It’s been said that fortune favors the bold. And that could apply to Craig Padover, who took a big risk in developing Long Island’s first speculative office building in more than a dozen years.
Despite a challenging market, the office space at 410 Motor Parkway in Hauppauge is now fully occupied, just six months after it was completed.
National Life Insurance Company leased the 10,325-square-foot second floor of the 35,000-square-foot building joining tenants Hanover Bank and Bus Patrol at the newly minted Class A property.
Padover’s Aresco Management, which also occupies some space in the building, purchased a one-story, 40,000-square-foot industrial building, one of the first ever built at the development formerly known as the Hauppauge Industrial Park, in Oct. 2015. With the help of some economic incentives from the Suffolk County Industrial Development Agency, the company invested more than $15 million to build a unique, four-story office building on the 3-acre site.
One of the first new mixed-use buildings in the renamed Long Island Innovation Park at Hauppauge, 410 Motor Parkway features food businesses on its ground level and three floors of office space above.

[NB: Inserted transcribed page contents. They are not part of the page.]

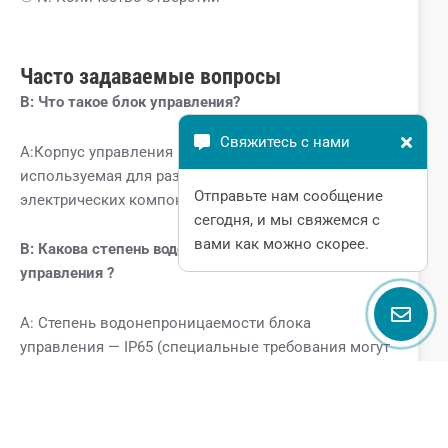
Часто задаваемые вопросы
В:
Что такое блок управления?
Свяжитесь с нами
A:Корпус управления — это своего рода оболочка,
используемая для размещения и защиты
Отправьте нам сообщение
электрических компонентов.
сегодня, и мы свяжемся с
вами как можно скорее.
В: Какова степень водонепроницаемости блока
управления
?
A: Степень водонепроницаемости блока
управления — IP65 (специальные требования могут
быть указаны отдельно).
В: Как выбрать подходящую кнопочную панель
среди такого разнообразия стилей?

Designed by John Seifert of Huntington-based WSJS Architects, the project was the first to be developed under the Town of Smithtown’s overlay zoning aimed to promote economic growth in the country’s second-largest industrial park.
The new Hauppauge office building is the first on Long Island to use electronically controlled “smart glass” that allows its windows to transition from light to dark. Though the product costs about 35 percent more to install than run-of-the-mill commercial windows, it reduces lighting, heating and cooling costs by as much as 20 percent, blocking more than 90 percent of solar radiation without blinds or shades.
Amid increasing office vacancies and continued office-market uncertainty surrounding the COVID-19 pandemic and its resulting remote-work environment, some industry observers were skeptical that the speculative development would succeed. But Padover remained confident.
“I thought by building something unique and more current there would be demand for that,” Padover told LIBN. “And it worked out according to plan.”
While all the office space is occupied, the building still has 4,000 square feet of ground-floor restaurant space available. Mógū Modern Chinese Kitchen is already open at the building and will soon be joined by a Jersey Mike’s Subs shop.
Gerry Krush of Real Estate Strategies represented National Life Insurance, while landlord Aresco Management was self-represented in the lease transaction.